I initially tried doing the include JRuby::Synchronized
into the MQTT:Client
class. That resulted in really bad performance for a particular test case that I was exercising. The test involves publishing and subscribing to receive back 1000 messages from a broker, writing each received message to stdout. When running under JRuby, I'm used to that test taking no more than a couple of seconds to complete. With include JRuby::Synchronized
in the MQTT:Client
class the test case did not encounter any deadlocks but took several minutes to run.
As an alternative, I tried just extending the socket instance that the MQTT::Client
class creates to use JRuby::Synchronized
, as is described here. I ran my same test example through about 100 times with no deadlocks occurring. Typically, I'd see the deadlock maybe 10 - 20% of the time when running the test, with the first occurrence after no more than 10 iterations. The performance for the test was also similar with JRuby::Synchronized
as with the original locking approach that I had included on this PR. In theory, it seems like doing a synchronize
around every method on the socket instance could result in poorer performance than what I had in the original commit for the PR since the lock would need to be taken for every byte read when parsing a packet. Maybe this is practically inexpensive enough, though, that the difference wouldn't matter.
I modified the PR with a commit, 368ffed, that extends the socket instance with JRuby::Synchronized
. If you think performance might be a concern with this, I could also go back to something like the original approach I used of locking around the whole MQTT::Packet.read
call in MQTT::Client.receive_packet
but only have the lock be taken when running under JRuby so that reads and writes can remain asynchronous on MRI and other Ruby interpreters.

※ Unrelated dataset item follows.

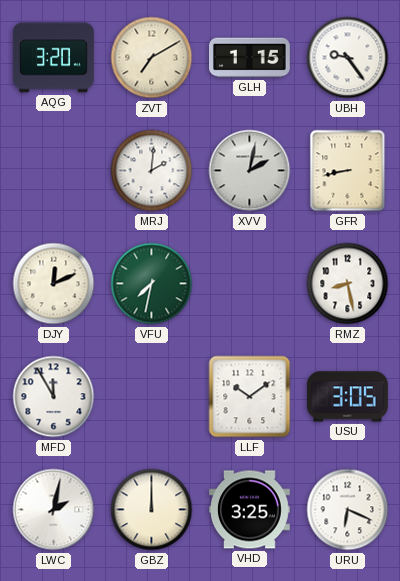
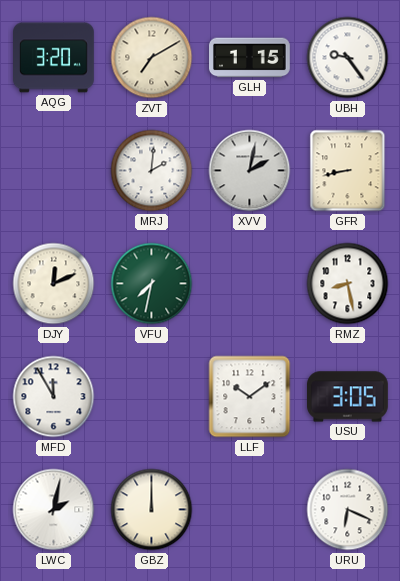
VHD: 3:25 -> none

Thanks again for your help and for looking at this.
The issue that I had filed to the JRuby team, https://github.com/jruby/jruby/issues/4854, was fixed in JRuby 9.1.15.0. I have re-run my tests against JRuby 9.2.0.0 without the synchronization logic added to this PR and can no longer reproduce the hangs that I had previously been seeing. Given that, I'm going to close out this PR. Thanks again for your comments and for taking a look at this.
When testing out the ruby-mqtt library on JRuby 9k, I ran into a problem where overlapping blocking reads and writes made to the same MQTT socket could intermittently lead to a deadlock. I have not yet encountered a similar deadlock in any testing that I've done so far with MRI Ruby versions. For JRuby 9k, I filed a related issue at https://github.com/jruby/jruby/issues/4854. I suspect that the work to address this in JRuby could be fairly involved and may not be done anytime soon. In the meantime, I've seen that by synchronizing all calls which do blocking reads on the socket -- i.e., for the calls inside of
MQTT::Packet.read
which do several blocking byte reads -- along with any writes to the socket that the deadlocks go away. I put up this PR with that change for reference, but I'd understand any hesitance to take this change considering the outstanding work that could be done to address the underlying issue in JRuby. Where the deadlock is timing-related and seemingly Ruby interpreter-specific, I couldn't think of a good spec test to include with this PR but I'd be happy to add one on if someone can think of one.